Fernando Béjar

Personal information
- Full name: Fernando Béjar Durá
- Date of birth: 6 October 1980 (age 44)
- Place of birth: Novelda, Spain
- Height: 1.79 m (5 ft 10+1⁄2 in)
- Position(s): Midfielder

Youth career
- Hércules

Senior career*
- Years: Team / Apps / (Gls)
- 1998–2000: Hércules B
- 1999–2006: Hércules / 87 / (9)
- 2004–2005: → Villajoyosa (loan) / 31 / (2)
- 2005–2006: → Benidorm (loan) / 23 / (8)
- 2006–2009: Alicante / 79 / (8)
- 2009–2010: Alcorcón / 39 / (5)
- 2010–2011: Castellón / 28 / (3)
- 2011–2012: Ontinyent / 15 / (1)
- 2012–2013: Novelda / 36 / (3)
- 2013: Yeclano / 14 / (3)
- 2013–2015: Novelda / 10 / (2)
- Total:  / 362 / (44)

= Fernando Béjar =

Spanish footballer

Fernando Béjar Durá (born 6 October 1980) is a Spanish retired footballer who played as a midfielder.

==Club career==
Béjar was born in Novelda, Province of Alicante.

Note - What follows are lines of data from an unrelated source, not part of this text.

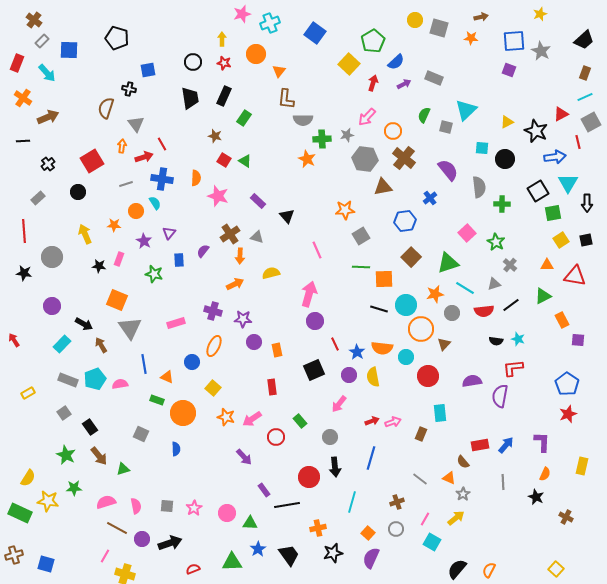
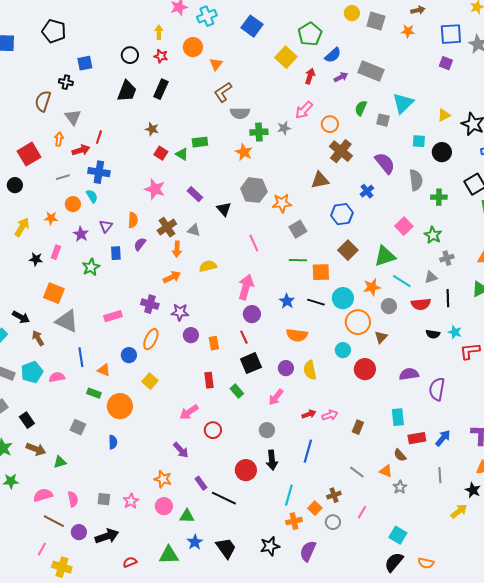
gray rectangle: (434, 78) -> (371, 71), size x1.4
black trapezoid: (190, 98) -> (127, 91), turned 30
brown L-shape: (286, 99) -> (223, 92), turned 50
green rectangle: (244, 118) -> (200, 142), moved, turned 49
red line: (162, 144) -> (99, 137), turned 48
gray hexagon: (365, 159) -> (254, 190), moved
orange semicircle: (196, 178) -> (133, 220), moved
yellow arrow: (85, 234) -> (22, 227), turned 54
gray cross: (510, 265) -> (447, 258), turned 32
green star: (154, 274) -> (91, 267), turned 30
black line: (511, 305) -> (448, 298), turned -54
gray triangle: (130, 328) -> (67, 321), turned -30
red line: (335, 344) -> (244, 337), moved
orange semicircle: (382, 348) -> (297, 335), moved
blue star: (357, 352) -> (287, 301), moved
red L-shape: (513, 368) -> (470, 351), moved
cyan rectangle: (440, 413) -> (398, 417), moved
orange star: (226, 417) -> (163, 479), moved
green rectangle: (300, 421) -> (237, 391), moved
brown arrow: (99, 456) -> (36, 449), turned -30
black line: (287, 505) -> (224, 498), turned 35
yellow arrow: (456, 518) -> (459, 511), moved
orange cross: (318, 528) -> (294, 521), moved
orange square: (368, 533) -> (315, 508), moved
cyan square: (432, 542) -> (398, 535), moved
orange semicircle: (489, 570) -> (426, 563), turned -105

During his career, spent mainly in the lower leagues and with local Hércules CF, he also appeared briefly in Segunda División, twice for Hércules in the 1998–99 season – with relegation – and 14 times for neighbours Alicante CF in the 2008–09 campaign, meeting the same fate.

Over the course of 12 seasons, Béjar amassed Segunda División B totals of 269 games and 35 goals.